I’ve spent 40+ years of my life feeding my body crap (even though I thought I was eating pretty healthy for most of that time), and I’ll spend the rest of my life reversing the damage and building the healthiest body and mind I’ve ever had. Now, when I eat, it’s not to satisfy a craving or to stuff my face with “comfort” foods, but it feels almost sacred when I’m preparing delightfully colorful and purely delicious plant based meals and savoring every bite without rushing towards the next mouthful or “hit” of SOS.
I’m not saying that WFPB is a “natural” way to eat, whatever that is, but from what I’ve learned, it does seem to be optimal. It combines the best of what we know with modern access to a wide diversity of whole plant foods (at least through decent-sized grocery stores and farmers markets and home gardens), helping to make it entirely possible and practical. It does mean preparing more food at home, so it takes a significant commitment to your long-term health to make it work. But aren’t we worth the effort?
And my health issues? Much improved! I feel so grateful to be on this WFPB journey (and that my partner eventually came along with me), and I am looking forward to sharing with you many information nuggets and recipes in future posts.
Interesting stuff. If what you say is true then our notions about what makes food good may need to be re-evaluated. More research needed.

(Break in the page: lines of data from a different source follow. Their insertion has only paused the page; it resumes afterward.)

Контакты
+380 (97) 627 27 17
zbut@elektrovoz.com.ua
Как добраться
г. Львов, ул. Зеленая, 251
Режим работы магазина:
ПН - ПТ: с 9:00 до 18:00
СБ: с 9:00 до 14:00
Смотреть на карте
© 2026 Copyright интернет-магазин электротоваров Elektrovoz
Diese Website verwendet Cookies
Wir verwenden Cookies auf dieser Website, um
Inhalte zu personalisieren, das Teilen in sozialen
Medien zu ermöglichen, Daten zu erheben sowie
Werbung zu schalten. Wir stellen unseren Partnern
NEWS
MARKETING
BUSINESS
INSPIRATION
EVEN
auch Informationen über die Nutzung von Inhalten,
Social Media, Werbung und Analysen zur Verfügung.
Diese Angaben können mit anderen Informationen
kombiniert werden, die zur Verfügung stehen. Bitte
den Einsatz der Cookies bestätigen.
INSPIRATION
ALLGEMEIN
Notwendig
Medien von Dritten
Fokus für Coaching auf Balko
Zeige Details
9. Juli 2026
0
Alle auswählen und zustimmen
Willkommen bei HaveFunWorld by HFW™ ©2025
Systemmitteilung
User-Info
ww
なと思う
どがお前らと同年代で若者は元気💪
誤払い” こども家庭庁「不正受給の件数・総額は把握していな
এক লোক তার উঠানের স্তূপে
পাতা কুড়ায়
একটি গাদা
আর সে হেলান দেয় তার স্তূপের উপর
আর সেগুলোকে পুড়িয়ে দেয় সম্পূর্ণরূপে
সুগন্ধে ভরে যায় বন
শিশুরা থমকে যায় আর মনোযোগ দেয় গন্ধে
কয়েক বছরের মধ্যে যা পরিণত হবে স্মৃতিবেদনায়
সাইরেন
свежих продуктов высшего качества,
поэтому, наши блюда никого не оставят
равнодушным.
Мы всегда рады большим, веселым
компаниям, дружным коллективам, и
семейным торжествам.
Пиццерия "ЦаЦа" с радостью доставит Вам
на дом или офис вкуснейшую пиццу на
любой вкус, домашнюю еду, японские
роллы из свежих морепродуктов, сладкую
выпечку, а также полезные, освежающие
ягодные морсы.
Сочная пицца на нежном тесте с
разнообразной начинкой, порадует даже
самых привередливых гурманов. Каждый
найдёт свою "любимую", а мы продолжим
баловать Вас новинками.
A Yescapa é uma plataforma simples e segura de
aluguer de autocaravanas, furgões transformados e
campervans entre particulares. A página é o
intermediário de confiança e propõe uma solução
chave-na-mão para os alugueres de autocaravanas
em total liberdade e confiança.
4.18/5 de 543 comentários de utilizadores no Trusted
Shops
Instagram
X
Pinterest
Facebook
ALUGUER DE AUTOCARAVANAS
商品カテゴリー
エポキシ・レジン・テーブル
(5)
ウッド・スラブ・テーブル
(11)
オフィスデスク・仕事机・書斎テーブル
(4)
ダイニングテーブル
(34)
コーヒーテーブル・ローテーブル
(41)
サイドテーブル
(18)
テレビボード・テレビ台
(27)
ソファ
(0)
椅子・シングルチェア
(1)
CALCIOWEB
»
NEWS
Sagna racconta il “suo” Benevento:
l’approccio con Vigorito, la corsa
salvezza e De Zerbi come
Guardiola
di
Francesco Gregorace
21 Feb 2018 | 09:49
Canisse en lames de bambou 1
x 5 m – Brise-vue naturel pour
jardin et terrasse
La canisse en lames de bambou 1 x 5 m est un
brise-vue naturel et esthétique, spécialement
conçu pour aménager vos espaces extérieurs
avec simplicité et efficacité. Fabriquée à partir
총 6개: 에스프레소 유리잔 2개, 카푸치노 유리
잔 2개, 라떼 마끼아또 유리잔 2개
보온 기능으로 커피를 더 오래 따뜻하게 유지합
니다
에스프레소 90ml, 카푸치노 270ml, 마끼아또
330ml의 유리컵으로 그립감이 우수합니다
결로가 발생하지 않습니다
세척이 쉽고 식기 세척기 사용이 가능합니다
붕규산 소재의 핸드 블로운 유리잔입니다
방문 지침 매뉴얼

Thank you for the article. My experience with WFPB has been very similar. I started in April of 2018 and haven't felt better in many many years. Many of my health issues have improved significantly. I too feel like spreading the word to anyone who will listen and have been thinking of starting a group for others who are interested in or are currently on this plan to share ideas and experiences.